Wake, soldier, who liest outstretched on thy bier:
Does the warwhoop of Black Hawk not startle thy ear?
Seest thou not the long Mexican lancers’ array
At dark Buena Vista rush fierce to the fray?
Hapless Mexican Cavalry! great was your scath
As you fearlessly charged down that Angel of Death.
The manes of the chargers like meteors streamed,
Like rainbows far-flashing the gay pennons gleamed;
Like lightning from Heaven Davis brandished his sword
And fierce was the volley his riflemen poured;
They reel in their saddles, they topple and fall,
The flag of the cavalcade turns to a pall,
Its ghostly Commander is the skeleton Death—
The fair rose of Mexico shrinks in his breath.
They halt—they retreat—in wild tumult they run,
The eagle soars victor—Buena Vista is won.
Hearken, O spangled Cavaliers, to that dread warning cry
Which like the trump of Judgment is sounding from the sky—
“Remember cruel Alamo’s foul massacre and die!”
Lo her avengers, Taylor, Davis, Hardin, McKee, and Clay!
Abundant sacrifice went up in smoke of battle gray,
So were thy Manes appeased, brave Crockett, on that day,
Thy phantom sped from Alamo to cheer that bloody fray.
Our troops on that field by their valor and scars
Added stars to our flag’s constellation of stars,
And Buena Vista’s immaculate name
Like a beacon-fire burns in the temple of fame.
Weep, daughters of Mexico, for lover and spouse,
Hang crepe on the door of each desolate house,
Long, long shall the maidens of Anahuac mourn
For their fallen defenders who shall never return.

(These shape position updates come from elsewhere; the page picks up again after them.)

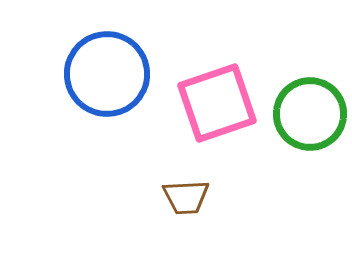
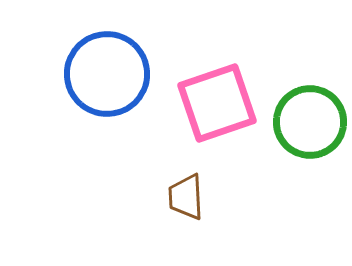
green circle: moved 8 px down
brown trapezoid: rotated 90 degrees clockwise
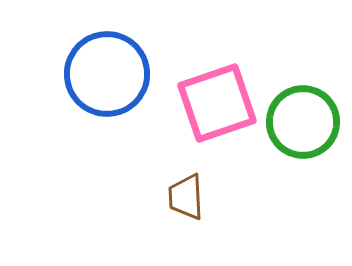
green circle: moved 7 px left
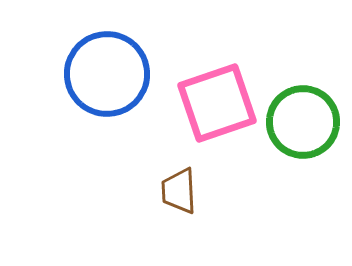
brown trapezoid: moved 7 px left, 6 px up
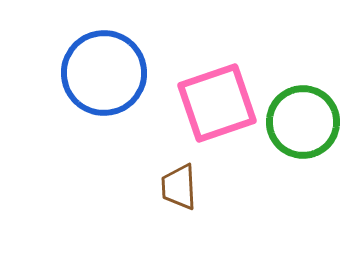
blue circle: moved 3 px left, 1 px up
brown trapezoid: moved 4 px up
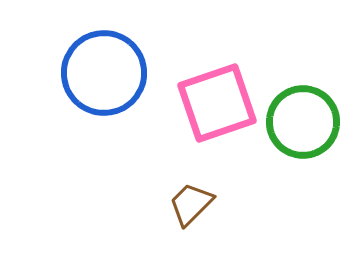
brown trapezoid: moved 12 px right, 17 px down; rotated 48 degrees clockwise
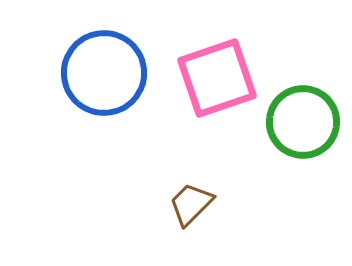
pink square: moved 25 px up
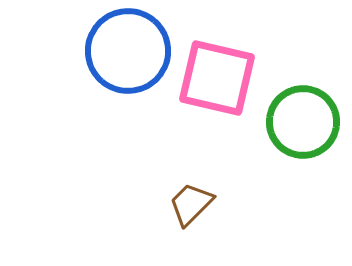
blue circle: moved 24 px right, 22 px up
pink square: rotated 32 degrees clockwise
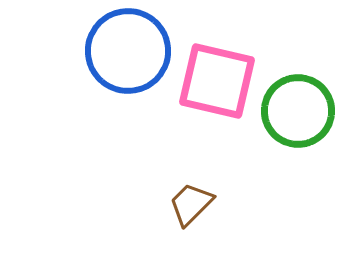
pink square: moved 3 px down
green circle: moved 5 px left, 11 px up
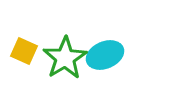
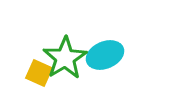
yellow square: moved 15 px right, 22 px down
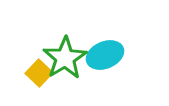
yellow square: rotated 20 degrees clockwise
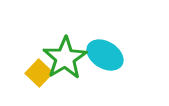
cyan ellipse: rotated 54 degrees clockwise
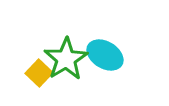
green star: moved 1 px right, 1 px down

Once, in Senate encounter, in battle’s fierce brunt,
Thy plume, like Navarre’s, streamed full high in the front.
Thou wast once, like Scotch Bruce, of inflexible will,
Unyielding, though conquered, and resolute still.
In field or in council, with sword, tongue or pen,
The molder of ideas, the leader of men.
Clay—Webster—Oh, Chief, are thy pulses unstirred
When the mighty debate in the Senate is heard?
Hark, Sumter’s loud tocsin! Saw the world e’er the like?
For Freedom and Union and Southland they strike.
Grant, Meade, Lee and Thomas like Titans engage,
And the Lost Cause departs like a ghost from the stage.
’Tis past, like a dream of the dawning in air,
For thee, the world’s pageant of Vanity Fair.
All faded—those phantoms and dreams of the past,
And crepe ties the flag as it falls to the mast.
The dirge wails its sorrow to dead ears in vain;
The pallbearers’ flag is the flag of the train,
The traveler’s baggage lies all in one chest,
Whose check is a coffin plate lettered “At Rest.”
And Metairie’s vault opes its dark, narrow berth
For the cold, pallid earth which returns to the earth.
As I rode o’er the mountain I saw not how high
Its pine-covered summit ascended the sky.
’Twas a mere undulation that rose from the plain—
But, as journeying on, I beheld it again,
The veil of Omnipotence spread like a shroud
On its brow, that looked down on the loftiest cloud.
So our lives were too near to those lives which expired
When the battle of freedom our continent fired.
To measure their valor and virtue aright—
Our vision is dim when too close to the light.